In his press statement, Widodo, who is also accompanied by a 22-member strong business delegation, stressed solely on improving investment and trade with India.

“In today’s meeting, we thoroughly discussed our efforts to increase economic cooperation. Indonesia wishes to increase trade. Indonesia also wishes to diversify its export products to India,” he said. Speaking to Indian companies, Widodo called for “increased investment cooperation in pharmaceuticals, information technology and automotive”.

India is already a major investor in Indonesia, with investments worth around $15 billion. “But much of it is routed through Singapore that it doesn’t show up as being from Indian sources. Bilateral trade – if you take out Singapore which is an entry point – is the biggest in ASEAN,” said a senior Indian official.

An Indonesia-India CEO’s forum was held on Monday, with the report slated to be handed over to Widodo on the last day of his India sojourn.

In toto, three agreements were signed, which included two Memorandums of Understanding on cooperation in youth affairs and sports, and trade standardisation. The third document signed in front of the two leaders was the statement on maritime cooperation.

Sources asserted that the theme of the visit was to take stock and propel the relationship forward, rather than sign more agreements.

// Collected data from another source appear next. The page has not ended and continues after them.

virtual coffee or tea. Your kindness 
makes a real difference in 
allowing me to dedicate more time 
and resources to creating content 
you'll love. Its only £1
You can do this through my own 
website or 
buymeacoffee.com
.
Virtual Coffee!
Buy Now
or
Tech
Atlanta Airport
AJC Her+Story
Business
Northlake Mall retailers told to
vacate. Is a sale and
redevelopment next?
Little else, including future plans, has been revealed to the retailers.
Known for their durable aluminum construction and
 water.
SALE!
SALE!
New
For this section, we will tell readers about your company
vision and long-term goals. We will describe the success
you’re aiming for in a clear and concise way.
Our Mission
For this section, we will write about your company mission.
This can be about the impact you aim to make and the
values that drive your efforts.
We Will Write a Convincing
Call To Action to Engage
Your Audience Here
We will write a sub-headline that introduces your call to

“Over the last ten years, there have been many visits and many agreements signed. Now we want to take stock and see what we want to do incrementally there instead of doing more and more agreements,” said an official

With Indonesia and India both buffeted by radical forces, officials said that both leaders talked about the importance of democracy and pluralism “emanating from their common heritage of Hinduism, Buddhism and Islam”.

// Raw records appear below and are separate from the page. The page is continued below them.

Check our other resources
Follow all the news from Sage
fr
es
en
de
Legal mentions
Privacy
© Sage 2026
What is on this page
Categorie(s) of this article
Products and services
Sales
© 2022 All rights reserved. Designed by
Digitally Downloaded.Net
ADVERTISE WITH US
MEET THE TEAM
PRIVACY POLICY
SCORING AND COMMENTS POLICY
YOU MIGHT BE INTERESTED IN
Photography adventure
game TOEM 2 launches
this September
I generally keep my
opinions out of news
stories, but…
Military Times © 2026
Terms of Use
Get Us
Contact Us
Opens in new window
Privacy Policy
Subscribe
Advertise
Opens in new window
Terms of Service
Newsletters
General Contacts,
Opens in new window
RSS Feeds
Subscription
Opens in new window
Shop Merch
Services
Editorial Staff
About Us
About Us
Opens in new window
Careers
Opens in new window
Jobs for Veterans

“In a region torn by radicalism and extremism, both countries recognised the important role that they can play in this regard,” said sources.

The joint statement notes that both leaders “condemned terrorism in all its forms and manifestations in the strongest terms, emphasising “zero tolerance for acts of terror”.

“They noted with great concern the growing menace of terrorism and violent extremism and its universal reach. They called upon all countries to implement the UNSC Resolution 1267 and other relevant resolutions designating terrorist entities. They also called upon all countries to work towards eliminating terrorist safe havens and infrastructure, in disrupting terrorist networks and financing channels, and stopping cross-border terrorism. They underlined the need for all countries to deal with trans-national terrorism emanating from their territory by effective criminal justice response. In that regard, the two Leaders called for enhanced cooperation including through greater exchange of information and intelligence between the two sides.”

This paragraph will certainly bring India and Indonesia on the same page, with New Delhi satisfied to have made a subtle reference to Islamabad with the mention of “trans-national terrorism” and implementation of the UNSC Resolution 1267.